**LISTED ENTRIES**
-------

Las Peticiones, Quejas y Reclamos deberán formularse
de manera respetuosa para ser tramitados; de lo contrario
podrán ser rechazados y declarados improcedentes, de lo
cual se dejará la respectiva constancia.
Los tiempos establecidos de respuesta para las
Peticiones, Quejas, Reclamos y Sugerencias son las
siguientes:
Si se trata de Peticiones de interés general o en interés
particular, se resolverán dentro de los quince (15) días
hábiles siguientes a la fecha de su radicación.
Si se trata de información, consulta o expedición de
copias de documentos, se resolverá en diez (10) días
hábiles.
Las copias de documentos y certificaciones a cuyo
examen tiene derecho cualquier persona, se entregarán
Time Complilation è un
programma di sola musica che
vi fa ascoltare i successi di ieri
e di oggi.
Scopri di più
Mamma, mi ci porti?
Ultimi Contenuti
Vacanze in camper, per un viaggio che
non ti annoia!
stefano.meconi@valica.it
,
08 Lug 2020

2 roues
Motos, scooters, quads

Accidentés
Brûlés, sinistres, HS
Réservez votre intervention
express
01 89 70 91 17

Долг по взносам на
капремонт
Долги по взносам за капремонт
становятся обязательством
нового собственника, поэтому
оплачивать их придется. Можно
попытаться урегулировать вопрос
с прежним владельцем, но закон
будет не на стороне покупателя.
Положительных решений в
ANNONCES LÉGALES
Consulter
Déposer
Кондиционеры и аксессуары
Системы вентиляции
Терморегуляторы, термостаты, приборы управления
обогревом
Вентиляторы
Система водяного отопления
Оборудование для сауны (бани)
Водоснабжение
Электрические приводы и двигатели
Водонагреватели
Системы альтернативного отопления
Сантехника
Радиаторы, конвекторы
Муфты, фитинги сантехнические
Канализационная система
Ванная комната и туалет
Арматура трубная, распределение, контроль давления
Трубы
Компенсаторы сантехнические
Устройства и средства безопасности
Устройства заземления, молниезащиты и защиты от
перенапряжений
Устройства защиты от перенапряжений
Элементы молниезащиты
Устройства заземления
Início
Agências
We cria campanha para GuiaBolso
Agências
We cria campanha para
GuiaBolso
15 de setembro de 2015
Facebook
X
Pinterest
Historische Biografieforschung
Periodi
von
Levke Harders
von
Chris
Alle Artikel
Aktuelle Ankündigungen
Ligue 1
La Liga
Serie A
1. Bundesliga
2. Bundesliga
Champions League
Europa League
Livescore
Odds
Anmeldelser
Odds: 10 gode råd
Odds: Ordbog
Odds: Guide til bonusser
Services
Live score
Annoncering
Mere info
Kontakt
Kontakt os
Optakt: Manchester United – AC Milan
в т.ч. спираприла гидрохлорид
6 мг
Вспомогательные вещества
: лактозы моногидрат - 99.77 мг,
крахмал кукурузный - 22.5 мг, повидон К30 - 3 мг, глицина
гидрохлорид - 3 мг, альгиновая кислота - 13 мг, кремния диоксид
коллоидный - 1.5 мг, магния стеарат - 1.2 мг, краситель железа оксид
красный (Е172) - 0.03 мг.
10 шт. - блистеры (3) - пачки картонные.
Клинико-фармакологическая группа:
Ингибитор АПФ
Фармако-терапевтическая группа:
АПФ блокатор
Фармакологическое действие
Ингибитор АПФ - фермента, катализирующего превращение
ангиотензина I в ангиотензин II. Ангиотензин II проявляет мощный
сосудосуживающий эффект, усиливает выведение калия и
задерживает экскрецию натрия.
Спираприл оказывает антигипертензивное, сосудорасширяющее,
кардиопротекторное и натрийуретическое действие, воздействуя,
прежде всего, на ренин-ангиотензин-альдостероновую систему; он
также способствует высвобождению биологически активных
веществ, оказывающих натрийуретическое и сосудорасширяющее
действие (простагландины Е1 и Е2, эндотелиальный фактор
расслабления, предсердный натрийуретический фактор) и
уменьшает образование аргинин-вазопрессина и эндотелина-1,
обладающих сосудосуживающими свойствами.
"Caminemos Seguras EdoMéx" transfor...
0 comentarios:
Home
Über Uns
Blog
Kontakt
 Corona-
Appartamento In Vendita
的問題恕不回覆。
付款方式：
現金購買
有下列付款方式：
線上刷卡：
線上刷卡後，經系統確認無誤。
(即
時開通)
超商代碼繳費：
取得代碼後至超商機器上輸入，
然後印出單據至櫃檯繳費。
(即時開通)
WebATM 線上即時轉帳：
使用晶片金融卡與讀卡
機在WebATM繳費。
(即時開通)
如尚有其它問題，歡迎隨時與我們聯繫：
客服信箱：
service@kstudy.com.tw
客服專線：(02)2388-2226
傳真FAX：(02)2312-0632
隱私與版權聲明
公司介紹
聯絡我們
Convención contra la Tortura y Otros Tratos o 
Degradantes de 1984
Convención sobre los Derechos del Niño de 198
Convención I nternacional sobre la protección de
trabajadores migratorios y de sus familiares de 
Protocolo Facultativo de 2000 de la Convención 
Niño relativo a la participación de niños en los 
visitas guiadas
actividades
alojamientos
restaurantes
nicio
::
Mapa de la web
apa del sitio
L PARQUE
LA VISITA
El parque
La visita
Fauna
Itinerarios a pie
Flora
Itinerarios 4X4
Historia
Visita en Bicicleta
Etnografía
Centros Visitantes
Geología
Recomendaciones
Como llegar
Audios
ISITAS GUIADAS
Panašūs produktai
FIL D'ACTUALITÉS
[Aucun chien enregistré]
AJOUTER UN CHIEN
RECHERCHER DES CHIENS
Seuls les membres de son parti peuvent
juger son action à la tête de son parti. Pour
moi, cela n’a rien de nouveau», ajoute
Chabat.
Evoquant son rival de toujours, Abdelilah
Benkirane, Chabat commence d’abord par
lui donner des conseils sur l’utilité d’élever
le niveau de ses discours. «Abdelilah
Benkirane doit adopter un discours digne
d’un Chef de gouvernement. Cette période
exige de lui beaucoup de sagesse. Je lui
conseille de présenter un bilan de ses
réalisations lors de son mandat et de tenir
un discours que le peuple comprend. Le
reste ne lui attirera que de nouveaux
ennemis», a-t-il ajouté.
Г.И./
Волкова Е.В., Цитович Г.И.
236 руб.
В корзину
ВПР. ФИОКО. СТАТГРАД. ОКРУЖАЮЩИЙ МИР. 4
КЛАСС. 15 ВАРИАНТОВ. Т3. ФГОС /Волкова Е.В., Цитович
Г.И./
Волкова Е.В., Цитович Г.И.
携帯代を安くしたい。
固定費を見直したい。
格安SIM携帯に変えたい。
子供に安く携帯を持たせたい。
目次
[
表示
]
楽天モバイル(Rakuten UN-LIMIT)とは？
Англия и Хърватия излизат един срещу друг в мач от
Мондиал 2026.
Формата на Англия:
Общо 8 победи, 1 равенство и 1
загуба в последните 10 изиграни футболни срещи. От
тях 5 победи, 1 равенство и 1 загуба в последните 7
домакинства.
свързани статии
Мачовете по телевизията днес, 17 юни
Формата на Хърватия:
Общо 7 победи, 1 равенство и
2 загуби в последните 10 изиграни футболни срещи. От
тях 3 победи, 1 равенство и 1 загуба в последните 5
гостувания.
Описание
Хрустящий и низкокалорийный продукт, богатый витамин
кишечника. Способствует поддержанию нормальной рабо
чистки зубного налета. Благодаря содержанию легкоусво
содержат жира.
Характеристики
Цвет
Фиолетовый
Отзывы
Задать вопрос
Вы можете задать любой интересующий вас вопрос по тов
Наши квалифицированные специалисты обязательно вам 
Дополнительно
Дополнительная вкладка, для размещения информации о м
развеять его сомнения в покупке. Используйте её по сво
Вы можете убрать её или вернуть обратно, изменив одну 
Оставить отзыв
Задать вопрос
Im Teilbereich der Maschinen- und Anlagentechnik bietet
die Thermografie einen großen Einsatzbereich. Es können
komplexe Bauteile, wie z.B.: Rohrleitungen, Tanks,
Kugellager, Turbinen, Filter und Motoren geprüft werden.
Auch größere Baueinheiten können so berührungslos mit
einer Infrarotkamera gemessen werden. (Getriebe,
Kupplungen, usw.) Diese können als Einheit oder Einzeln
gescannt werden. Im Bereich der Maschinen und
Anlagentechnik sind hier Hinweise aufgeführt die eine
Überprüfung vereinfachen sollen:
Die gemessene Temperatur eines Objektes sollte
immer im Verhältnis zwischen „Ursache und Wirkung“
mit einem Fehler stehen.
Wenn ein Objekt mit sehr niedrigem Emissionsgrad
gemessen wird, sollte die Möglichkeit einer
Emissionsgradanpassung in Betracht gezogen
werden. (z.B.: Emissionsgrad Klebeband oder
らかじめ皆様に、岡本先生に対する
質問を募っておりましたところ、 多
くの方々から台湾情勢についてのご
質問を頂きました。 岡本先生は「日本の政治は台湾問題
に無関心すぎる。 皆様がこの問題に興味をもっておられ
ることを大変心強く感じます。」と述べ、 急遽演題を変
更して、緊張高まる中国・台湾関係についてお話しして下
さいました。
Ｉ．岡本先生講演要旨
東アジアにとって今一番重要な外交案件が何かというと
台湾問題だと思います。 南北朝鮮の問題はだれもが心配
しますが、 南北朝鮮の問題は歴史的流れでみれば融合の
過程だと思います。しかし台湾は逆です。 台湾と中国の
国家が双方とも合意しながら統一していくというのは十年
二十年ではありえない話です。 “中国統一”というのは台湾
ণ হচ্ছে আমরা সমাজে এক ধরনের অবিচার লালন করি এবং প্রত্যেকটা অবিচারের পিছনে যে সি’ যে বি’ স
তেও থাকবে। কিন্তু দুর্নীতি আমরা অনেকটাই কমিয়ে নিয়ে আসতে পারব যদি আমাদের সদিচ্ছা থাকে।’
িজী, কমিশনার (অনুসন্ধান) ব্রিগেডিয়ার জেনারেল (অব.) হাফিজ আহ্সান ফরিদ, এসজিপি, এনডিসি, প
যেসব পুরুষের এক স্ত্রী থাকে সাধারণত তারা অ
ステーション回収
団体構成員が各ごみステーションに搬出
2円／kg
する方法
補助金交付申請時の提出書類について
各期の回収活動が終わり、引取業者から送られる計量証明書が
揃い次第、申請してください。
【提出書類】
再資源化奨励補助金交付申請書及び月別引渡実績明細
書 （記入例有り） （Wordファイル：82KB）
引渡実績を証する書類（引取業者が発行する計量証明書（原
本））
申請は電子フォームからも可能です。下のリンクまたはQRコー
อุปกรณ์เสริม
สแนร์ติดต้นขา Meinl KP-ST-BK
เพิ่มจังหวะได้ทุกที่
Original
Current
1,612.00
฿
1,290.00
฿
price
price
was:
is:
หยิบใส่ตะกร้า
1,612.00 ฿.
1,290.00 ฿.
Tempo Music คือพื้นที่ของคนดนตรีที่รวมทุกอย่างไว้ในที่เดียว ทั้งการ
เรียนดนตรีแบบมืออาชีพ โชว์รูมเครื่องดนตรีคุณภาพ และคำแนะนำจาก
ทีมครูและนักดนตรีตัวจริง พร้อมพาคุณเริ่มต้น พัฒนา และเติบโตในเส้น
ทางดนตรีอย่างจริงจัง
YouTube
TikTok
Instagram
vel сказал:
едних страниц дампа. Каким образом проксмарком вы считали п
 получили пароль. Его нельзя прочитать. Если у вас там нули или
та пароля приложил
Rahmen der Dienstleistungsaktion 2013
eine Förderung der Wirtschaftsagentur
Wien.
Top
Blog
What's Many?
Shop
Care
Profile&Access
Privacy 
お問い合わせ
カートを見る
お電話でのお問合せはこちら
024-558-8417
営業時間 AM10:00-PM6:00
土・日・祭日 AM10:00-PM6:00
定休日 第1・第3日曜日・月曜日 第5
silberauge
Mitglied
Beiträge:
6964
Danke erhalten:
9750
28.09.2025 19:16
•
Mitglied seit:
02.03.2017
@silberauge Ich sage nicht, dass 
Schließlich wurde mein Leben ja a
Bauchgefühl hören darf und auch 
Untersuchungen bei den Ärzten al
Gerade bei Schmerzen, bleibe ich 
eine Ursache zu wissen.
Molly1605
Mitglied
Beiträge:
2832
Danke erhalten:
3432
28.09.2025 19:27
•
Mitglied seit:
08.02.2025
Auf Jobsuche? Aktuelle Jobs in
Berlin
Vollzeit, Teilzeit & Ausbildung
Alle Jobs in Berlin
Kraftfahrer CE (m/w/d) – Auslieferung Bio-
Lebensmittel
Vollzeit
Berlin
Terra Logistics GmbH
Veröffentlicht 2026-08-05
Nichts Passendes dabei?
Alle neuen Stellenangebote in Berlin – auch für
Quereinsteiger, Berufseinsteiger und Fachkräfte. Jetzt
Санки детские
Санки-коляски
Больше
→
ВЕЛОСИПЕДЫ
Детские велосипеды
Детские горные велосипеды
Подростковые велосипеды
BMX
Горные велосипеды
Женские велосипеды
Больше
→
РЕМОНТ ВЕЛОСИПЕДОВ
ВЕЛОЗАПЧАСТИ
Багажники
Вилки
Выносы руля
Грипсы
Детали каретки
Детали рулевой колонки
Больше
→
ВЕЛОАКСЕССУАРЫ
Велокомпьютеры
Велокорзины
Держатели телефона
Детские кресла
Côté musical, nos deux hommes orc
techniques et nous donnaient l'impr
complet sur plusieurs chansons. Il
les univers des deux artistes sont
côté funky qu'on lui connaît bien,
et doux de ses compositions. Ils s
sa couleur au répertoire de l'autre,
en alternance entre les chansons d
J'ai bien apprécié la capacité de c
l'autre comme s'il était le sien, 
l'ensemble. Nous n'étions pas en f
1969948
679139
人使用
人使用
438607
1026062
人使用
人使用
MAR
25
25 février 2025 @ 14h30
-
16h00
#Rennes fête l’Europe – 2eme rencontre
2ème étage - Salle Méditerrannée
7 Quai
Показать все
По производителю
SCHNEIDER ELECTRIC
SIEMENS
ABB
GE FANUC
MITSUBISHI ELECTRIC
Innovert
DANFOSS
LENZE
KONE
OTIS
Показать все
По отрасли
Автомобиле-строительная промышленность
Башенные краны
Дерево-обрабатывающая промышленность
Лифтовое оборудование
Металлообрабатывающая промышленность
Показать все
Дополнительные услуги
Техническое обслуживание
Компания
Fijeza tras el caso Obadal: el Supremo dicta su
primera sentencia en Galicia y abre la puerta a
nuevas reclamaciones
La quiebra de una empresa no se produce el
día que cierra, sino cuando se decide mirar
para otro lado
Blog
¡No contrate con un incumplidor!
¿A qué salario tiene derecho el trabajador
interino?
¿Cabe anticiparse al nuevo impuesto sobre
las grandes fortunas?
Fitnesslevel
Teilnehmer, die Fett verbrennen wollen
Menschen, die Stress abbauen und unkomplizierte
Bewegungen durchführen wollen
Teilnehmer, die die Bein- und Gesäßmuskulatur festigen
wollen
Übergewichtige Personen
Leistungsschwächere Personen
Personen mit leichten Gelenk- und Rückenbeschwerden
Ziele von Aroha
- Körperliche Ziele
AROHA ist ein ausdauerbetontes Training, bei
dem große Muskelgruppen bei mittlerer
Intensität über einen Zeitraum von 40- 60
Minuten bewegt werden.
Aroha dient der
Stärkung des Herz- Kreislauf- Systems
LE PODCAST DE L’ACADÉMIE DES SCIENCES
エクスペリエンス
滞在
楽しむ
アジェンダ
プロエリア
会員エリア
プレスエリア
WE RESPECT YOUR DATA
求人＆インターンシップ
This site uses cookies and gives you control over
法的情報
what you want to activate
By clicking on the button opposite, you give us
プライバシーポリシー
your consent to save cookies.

-------

**EXERCISE OBJECTIVE**
Repeat exactly, and only, the run of lines from the start of the material above through the line that holds "Долги по взносам за капремонт".

**OUTPUT BELOW**
Las Peticiones, Quejas y Reclamos deberán formularse
de manera respetuosa para ser tramitados; de lo contrario
podrán ser rechazados y declarados improcedentes, de lo
cual se dejará la respectiva constancia.
Los tiempos establecidos de respuesta para las
Peticiones, Quejas, Reclamos y Sugerencias son las
siguientes:
Si se trata de Peticiones de interés general o en interés
particular, se resolverán dentro de los quince (15) días
hábiles siguientes a la fecha de su radicación.
Si se trata de información, consulta o expedición de
copias de documentos, se resolverá en diez (10) días
hábiles.
Las copias de documentos y certificaciones a cuyo
examen tiene derecho cualquier persona, se entregarán
Time Complilation è un
programma di sola musica che
vi fa ascoltare i successi di ieri
e di oggi.
Scopri di più
Mamma, mi ci porti?
Ultimi Contenuti
Vacanze in camper, per un viaggio che
non ti annoia!
stefano.meconi@valica.it
,
08 Lug 2020

2 roues
Motos, scooters, quads

Accidentés
Brûlés, sinistres, HS
Réservez votre intervention
express
01 89 70 91 17

Долг по взносам на
капремонт
Долги по взносам за капремонт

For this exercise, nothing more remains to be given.